_Records supplied_.
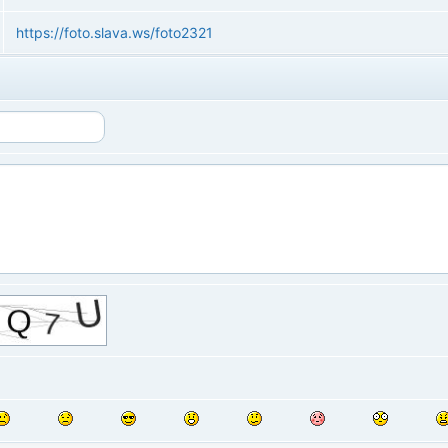
https://foto.slava.ws/foto2321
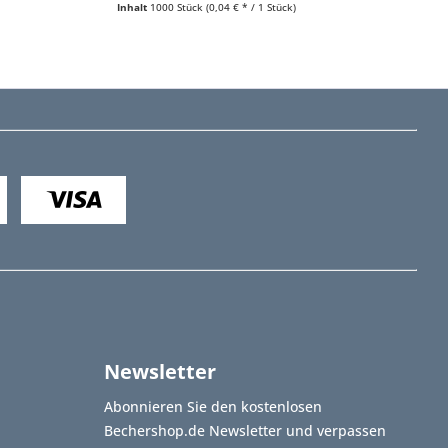
Inhalt
1000 Stück
(0,04 € * / 1 Stück)
Newsletter
Abonnieren Sie den kostenlosen
Bechershop.de Newsletter und verpassen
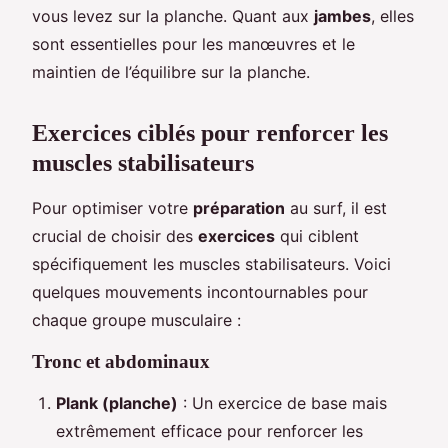
vous levez sur la planche. Quant aux
jambes
, elles
sont essentielles pour les manœuvres et le
maintien de l’équilibre sur la planche.
Exercices ciblés pour renforcer les
muscles stabilisateurs
Pour optimiser votre
préparation
au surf, il est
crucial de choisir des
exercices
qui ciblent
spécifiquement les muscles stabilisateurs. Voici
quelques mouvements incontournables pour
chaque groupe musculaire :
Tronc et abdominaux
Plank (planche)
: Un exercice de base mais
extrêmement efficace pour renforcer les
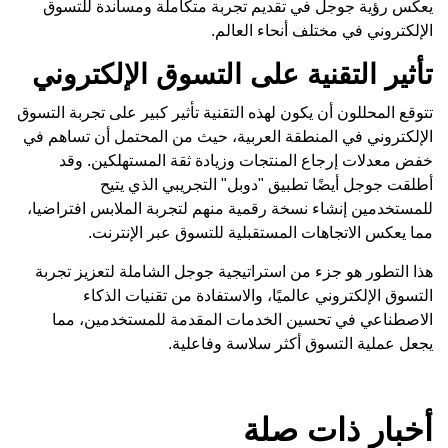
يعكس رؤية جوجل في تقديم تجربة متكاملة ومساندة للتسوق
الإلكتروني في مختلف أنحاء العالم.
تأثير التقنية على التسوق الإلكتروني
تتوقع المحللون أن يكون لهذه التقنية تأثير كبير على تجربة التسوق
الإلكتروني في المنطقة العربية، حيث من المحتمل أن تساهم في
خفض معدلات إرجاع المنتجات وزيادة ثقة المستهلكين. وقد
أطلقت جوجل أيضًا تطبيق "دوبل" التجريبي الذي يتيح
للمستخدمين إنشاء نسخة رقمية منهم لتجربة الملابس افتراضيا،
مما يعكس الاتجاهات المستقبلية للتسوق عبر الإنترنت.
هذا التطور هو جزء من استراتيجية جوجل الشاملة لتعزيز تجربة
التسوق الإلكتروني عالميًا، والاستفادة من تقنيات الذكاء
الاصطناعي في تحسين الخدمات المقدمة للمستخدمين، مما
يجعل عملية التسوق أكثر سلاسة وفاعلية.
أخبار ذات صلة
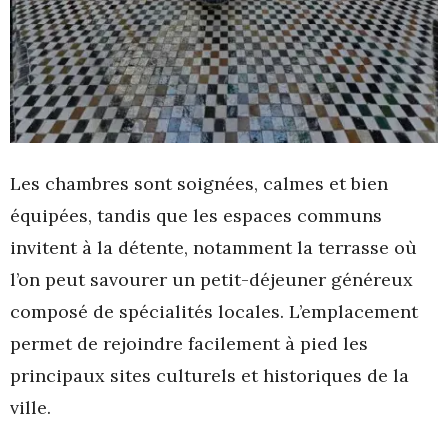
Les chambres sont soignées, calmes et bien
équipées, tandis que les espaces communs
invitent à la détente, notamment la terrasse où
l’on peut savourer un petit-déjeuner généreux
composé de spécialités locales. L’emplacement
permet de rejoindre facilement à pied les
principaux sites culturels et historiques de la
ville.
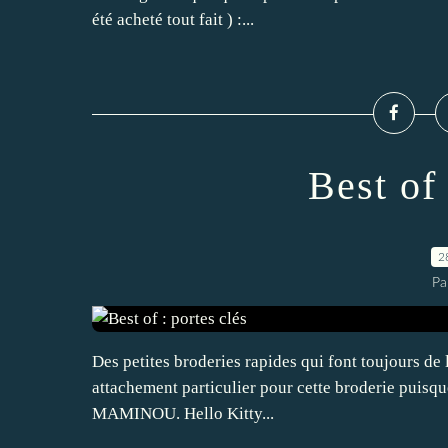
été acheté tout fait ) :...
Best of 
2
Pa
Des petites broderies rapides qui font toujours de l'
attachement particulier pour cette broderie puisque 
MAMINOU. Hello Kitty...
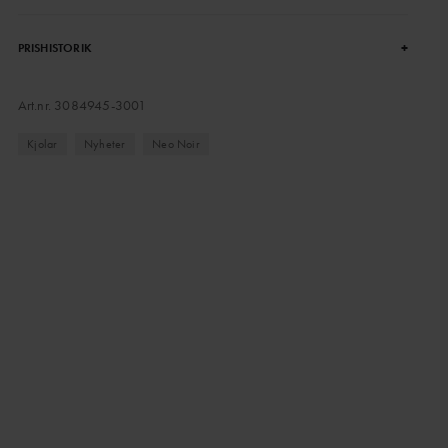
+
PRISHISTORIK
Art.nr.
3084945-3001
Kjolar
Nyheter
Neo Noir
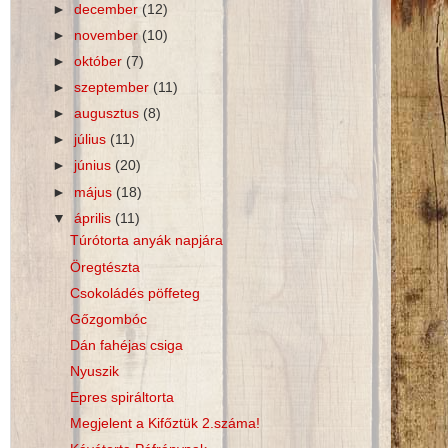
►
december
(12)
►
november
(10)
►
október
(7)
►
szeptember
(11)
►
augusztus
(8)
►
július
(11)
►
június
(20)
►
május
(18)
▼
április
(11)
Túrótorta anyák napjára
Öregtészta
Csokoládés pöffeteg
Gőzgombóc
Dán fahéjas csiga
Nyuszik
Epres spiráltorta
Megjelent a Kifőztük 2.száma!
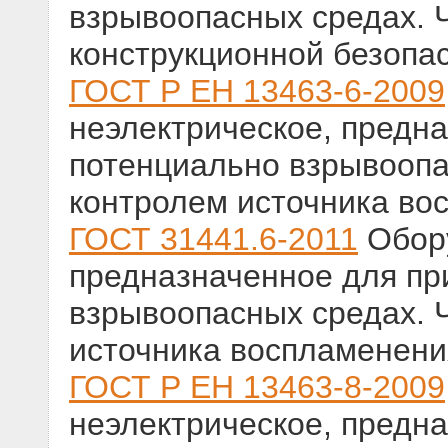
взрывоопасных средах. 
конструкционной безопа
ГОСТ Р ЕН 13463-6-2009
неэлектрическое, предн
потенциально взрывоопа
контролем источника во
ГОСТ 31441.6-2011
Обору
предназначенное для пр
взрывоопасных средах. 
источника воспламенени
ГОСТ Р ЕН 13463-8-2009
неэлектрическое, предн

_Task goal_. Take the line containing "Des petites broderies" and every line after it to the end of the records, and restate them verbatim, with no pictures.

_Result_.
Des petites broderies rapides qui font toujours de l'
attachement particulier pour cette broderie puisque 
MAMINOU. Hello Kitty...
+
PRISHISTORIK
Art.nr.
3084945-3001
Kjolar
Nyheter
Neo Noir
►
december
(12)
►
november
(10)
►
október
(7)
►
szeptember
(11)
►
augusztus
(8)
►
július
(11)
►
június
(20)
►
május
(18)
▼
április
(11)
Túrótorta anyák napjára
Öregtészta
Csokoládés pöffeteg
Gőzgombóc
Dán fahéjas csiga
Nyuszik
Epres spiráltorta
Megjelent a Kifőztük 2.száma!
взрывоопасных средах. 
конструкционной безопа
ГОСТ Р ЕН 13463-6-2009
неэлектрическое, предн
потенциально взрывоопа
контролем источника во
ГОСТ 31441.6-2011
Обору
предназначенное для пр
взрывоопасных средах. 
источника воспламенени
ГОСТ Р ЕН 13463-8-2009
неэлектрическое, предн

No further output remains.